#### INPUT FOR THIS TASK ####
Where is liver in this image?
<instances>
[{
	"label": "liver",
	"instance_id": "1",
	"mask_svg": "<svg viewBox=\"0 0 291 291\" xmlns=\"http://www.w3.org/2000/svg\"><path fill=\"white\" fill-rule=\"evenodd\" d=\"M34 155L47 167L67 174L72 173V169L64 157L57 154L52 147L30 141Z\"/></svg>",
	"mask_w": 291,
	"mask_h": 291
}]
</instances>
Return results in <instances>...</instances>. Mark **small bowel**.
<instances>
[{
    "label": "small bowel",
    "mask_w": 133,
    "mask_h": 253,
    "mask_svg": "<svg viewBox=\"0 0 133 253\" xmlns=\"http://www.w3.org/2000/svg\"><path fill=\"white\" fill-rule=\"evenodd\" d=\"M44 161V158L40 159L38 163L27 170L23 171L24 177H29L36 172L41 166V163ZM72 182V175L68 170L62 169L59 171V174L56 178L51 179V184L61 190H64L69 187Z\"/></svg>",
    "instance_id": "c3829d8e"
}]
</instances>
####
## [WHAT IS BEING ASKED]
Find the lines above that contain the word "xmlns" and collect them.

## [SOLVED EXERCISE]
	"mask_svg": "<svg viewBox=\"0 0 291 291\" xmlns=\"http://www.w3.org/2000/svg\"><path fill=\"white\" fill-rule=\"evenodd\" d=\"M34 155L47 167L67 174L72 173V169L64 157L57 154L52 147L30 141Z\"/></svg>",
    "mask_svg": "<svg viewBox=\"0 0 133 253\" xmlns=\"http://www.w3.org/2000/svg\"><path fill=\"white\" fill-rule=\"evenodd\" d=\"M44 161V158L40 159L38 163L27 170L23 171L24 177H29L36 172L41 166V163ZM72 182V175L68 170L62 169L59 171V174L56 178L51 179V184L61 190H64L69 187Z\"/></svg>",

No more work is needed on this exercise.